Der Schusswechsel ereignete sich an einer provisorischen Kontrollstelle nahe der ostukrainischen Stadt Slawjansk, die von Separatisten kontrolliert wird (mehr hier). Diese und das russische Außenministerium sprachen von einem Angriff bewaffneter ukrainischer Nationalisten. Diese bestritten aber jede Beteiligung.
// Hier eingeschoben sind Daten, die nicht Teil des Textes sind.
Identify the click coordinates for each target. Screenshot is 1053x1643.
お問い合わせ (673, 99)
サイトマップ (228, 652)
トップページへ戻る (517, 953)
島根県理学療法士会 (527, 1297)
Einer ihrer Sprecher sagte, vielmehr steckten russische Spezialkräfte hinter dem Überfall.

Das russische Außenministerium bezeichnete den Vorfall als „Provokation“. Dies zeige „den mangelnden Willen der Behörden in Kiew, Nationalisten und Extremisten im Zaum zu halten und zu entwaffnen“. Der selbst ernannte Bürgermeister von Slawjansk, Wjatscheslaw Ponomarjow, verhängte eine Ausgangssperre und bat Russlands Präsident Wladimir Putin, Friedenstruppen zu schicken.

Das ukrainische Außenministerium warf Russland vor, voreilig Rückschlüsse gezogen zu haben. „Die russische Seite muss an ihre Verpflichtungen nach dem Abkommen von Genf erinnert werden“, hieß es in einer Mitteilung. Bei einem Außenminister-Treffen in Genf hatten am Donnerstag Russland, die USA, die EU und die Ukraine einen Aufruf zum Gewaltverzicht an alle Seiten vereinbart. Zudem verständigten sie sich auf die Forderung, dass alle dazu nicht befugten Gruppen ihre Waffen abgeben und illegal besetzte Gebäude geräumt werden.

Doch russische Separatisten zeigten sich unbeugsam und harrten in Regierungsgebäuden aus. Einer von ihnen sagte, vier Fahrzeuge hätten sich in der Nacht dem Stützpunkt genähert und das Feuer eröffnet. Dabei seien drei Menschen getötet und vier verletzt worden. Die Separatisten hätten zurückgeschossen und zwei Angreifer getötet. Nach Angaben der ukrainischen Polizei in Kiew wurden drei Menschen getötet und weitere drei verletzt.

Ein Reuters-Kameramann sah vor Ort zwei Leichen auf einem Lkw, eine davon mit Schusswunden am Kopf. Ein Toter habe Kampfmontur getragen, der andere Zivilkleidung. Die örtliche Bevölkerung habe zum Zeichen der Trauer Blumen niedergelegt.

Steinmeier forderte weitere diplomatische Anstrengungen. „Viele Chancen zu einem friedlichen Ende werden wir nicht mehr haben“, sagte der SPD-Politiker der Bild am Sonntag. „Die in Genf erkämpfte Chance zur Entschärfung des Konflikts müssen wir nutzen.“ Dies sei nicht einfach, „weil wir auch mit Gruppen zu tun haben, die weder auf Kiew noch auf Moskau hören“.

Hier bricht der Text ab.